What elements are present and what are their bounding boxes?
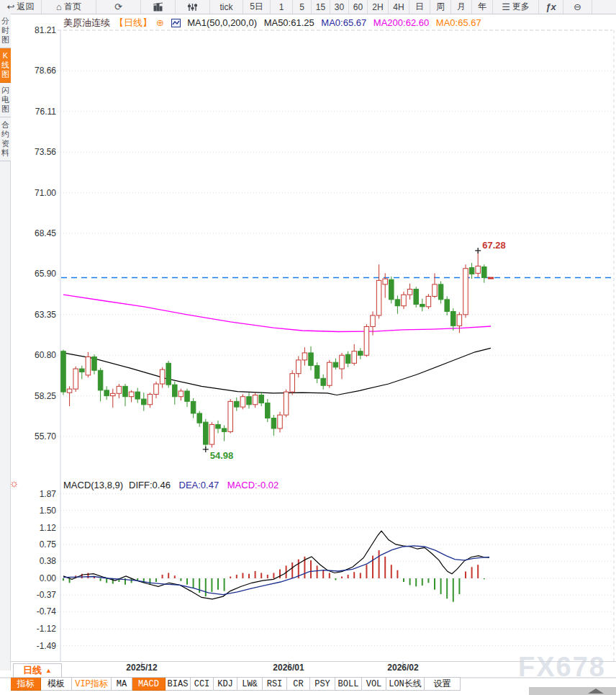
- expand-circle-icon[interactable]: ⊕: [156, 17, 164, 28]
- toolbar-button-1min[interactable]: 1: [271, 0, 293, 14]
- triangle-up-icon: ▲: [45, 667, 52, 674]
- indicator-tab-rsi[interactable]: RSI: [263, 678, 287, 691]
- macd-y-tick: -0.37: [14, 590, 56, 600]
- ma0-blue-value: MA0:65.67: [321, 17, 366, 28]
- macd-y-tick: 1.12: [14, 523, 56, 533]
- back-icon: ↩: [7, 2, 15, 12]
- ma-chart-icon[interactable]: [171, 19, 181, 30]
- main-y-tick: 55.70: [14, 431, 56, 441]
- x-axis-date-label: 2026/01: [273, 663, 304, 673]
- macd-diff-value: DIFF:0.46: [129, 480, 171, 490]
- indicator-tab-cr[interactable]: CR: [287, 678, 310, 691]
- macd-header: MACD(13,8,9)DIFF:0.46 DEA:0.47 MACD:-0.0…: [63, 480, 284, 490]
- indicator-tab-boll[interactable]: BOLL: [335, 678, 362, 691]
- macd-y-tick: -0.74: [14, 606, 56, 616]
- toolbar-button-more[interactable]: ☰更多: [493, 0, 539, 14]
- sidebar-item-contract-info[interactable]: 合约资料: [0, 117, 11, 161]
- main-y-tick: 58.25: [14, 391, 56, 401]
- svg-text:54.98: 54.98: [210, 450, 234, 461]
- period-select-button[interactable]: 日线 ▲: [13, 663, 62, 678]
- candle-chart-icon: [153, 2, 164, 12]
- price-chart-canvas[interactable]: 67.2854.98: [0, 0, 616, 695]
- main-y-tick: 78.66: [14, 66, 56, 76]
- toolbar-button-label: 5日: [250, 1, 263, 13]
- macd-y-tick: -1.49: [14, 641, 56, 651]
- indicator-tab-template[interactable]: 模板: [41, 678, 72, 691]
- main-y-tick: 76.11: [14, 107, 56, 117]
- chart-type-sidebar: 分时图K线图闪电图合约资料: [0, 14, 11, 671]
- toolbar-button-tick[interactable]: tick: [210, 0, 243, 14]
- toolbar-button-label: 返回: [17, 1, 34, 13]
- toolbar-button-year[interactable]: 年: [472, 0, 493, 14]
- sidebar-item-kline-chart[interactable]: K线图: [0, 48, 11, 83]
- toolbar-button-label: 周: [436, 1, 445, 13]
- svg-text:67.28: 67.28: [482, 240, 506, 251]
- x-axis-date-label: 2026/02: [387, 663, 418, 673]
- toolbar-button-5d[interactable]: 5日: [243, 0, 271, 14]
- toolbar-button-label: 5: [299, 2, 304, 12]
- main-y-tick: 68.45: [14, 228, 56, 238]
- indicator-tab-vip-indicator[interactable]: VIP指标: [72, 678, 112, 691]
- macd-title: MACD(13,8,9): [63, 480, 123, 490]
- indicator-tabbar: 指标模板VIP指标MAMACDBIASCCIKDJLW&RSICRPSYBOLL…: [11, 677, 461, 691]
- main-y-tick: 73.56: [14, 147, 56, 157]
- symbol-name: 美原油连续: [63, 17, 110, 28]
- refresh-icon: ⟳: [114, 2, 122, 12]
- toolbar-button-indicator-settings[interactable]: [176, 0, 210, 14]
- period-tag: 【日线】: [114, 17, 152, 28]
- indicator-tab-psy[interactable]: PSY: [310, 678, 335, 691]
- menu-icon: ☰: [502, 2, 510, 12]
- toolbar-button-zoom-out[interactable]: ⊖: [563, 0, 592, 14]
- main-y-tick: 71.00: [14, 188, 56, 198]
- triangle-up-icon: [588, 689, 604, 694]
- main-y-tick: 65.90: [14, 269, 56, 279]
- indicator-tab-ma[interactable]: MA: [112, 678, 132, 691]
- fx678-chart-app: { "accent_color": "#ff6600", "toolbar": …: [0, 0, 616, 695]
- sidebar-item-time-chart[interactable]: 分时图: [0, 14, 11, 48]
- indicator-tab-cci[interactable]: CCI: [191, 678, 214, 691]
- toolbar-button-fx[interactable]: ƒx: [539, 0, 563, 14]
- toolbar-button-label: 4H: [393, 2, 404, 12]
- toolbar-button-month[interactable]: 月: [451, 0, 472, 14]
- macd-settings-icon[interactable]: ☼: [9, 477, 19, 489]
- macd-y-tick: -1.12: [14, 624, 56, 634]
- toolbar-button-chart-type[interactable]: [141, 0, 176, 14]
- indicator-tab-lwr[interactable]: LW&: [237, 678, 263, 691]
- indicator-tab-macd[interactable]: MACD: [132, 678, 166, 691]
- toolbar-button-2h[interactable]: 2H: [368, 0, 389, 14]
- indicator-tab-lon[interactable]: LON长线: [386, 678, 425, 691]
- toolbar-button-label: tick: [220, 2, 233, 12]
- indicator-tab-vol[interactable]: VOL: [362, 678, 386, 691]
- indicator-tab-bias[interactable]: BIAS: [166, 678, 191, 691]
- toolbar-button-day[interactable]: 日: [409, 0, 430, 14]
- macd-y-tick: 0.75: [14, 539, 56, 550]
- ma50-value: MA50:61.25: [264, 17, 314, 28]
- toolbar-button-label: 1: [279, 2, 284, 12]
- toolbar-button-week[interactable]: 周: [430, 0, 451, 14]
- indicator-tab-indicator[interactable]: 指标: [11, 678, 41, 691]
- macd-dea-value: DEA:0.47: [179, 480, 219, 490]
- sliders-icon: [187, 3, 198, 12]
- toolbar-button-label: 15: [316, 2, 325, 12]
- indicator-tab-settings[interactable]: 设置: [425, 678, 461, 691]
- macd-y-tick: 0.00: [14, 573, 56, 583]
- toolbar-button-15min[interactable]: 15: [312, 0, 330, 14]
- main-y-tick: 60.80: [14, 350, 56, 360]
- toolbar-button-back[interactable]: ↩返回: [0, 0, 42, 14]
- toolbar-button-home[interactable]: ⌂首页: [42, 0, 96, 14]
- panel-collapse-bar[interactable]: [529, 687, 616, 695]
- ma200-value: MA200:62.60: [373, 17, 429, 28]
- main-y-tick: 63.35: [14, 310, 56, 320]
- sidebar-item-lightning-chart[interactable]: 闪电图: [0, 83, 11, 117]
- toolbar-button-30min[interactable]: 30: [330, 0, 349, 14]
- macd-y-tick: 1.87: [14, 489, 56, 499]
- indicator-tab-kdj[interactable]: KDJ: [214, 678, 237, 691]
- x-axis-date-label: 2025/12: [126, 663, 157, 673]
- toolbar-button-4h[interactable]: 4H: [389, 0, 409, 14]
- toolbar-button-60min[interactable]: 60: [349, 0, 368, 14]
- main-y-tick: 81.21: [14, 25, 56, 35]
- toolbar-button-refresh[interactable]: ⟳: [96, 0, 141, 14]
- home-icon: ⌂: [56, 2, 62, 12]
- toolbar-button-label: 首页: [64, 1, 81, 13]
- toolbar-button-5min[interactable]: 5: [293, 0, 312, 14]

* [YOUR ASSIGNMENT]
Please find, in the entries above, every line where "text" occurs, and copy it.

* [ANSWER SPACE]
- svg-text:54.98: 54.98: [210, 450, 234, 461]
- svg-text:67.28: 67.28: [482, 240, 506, 251]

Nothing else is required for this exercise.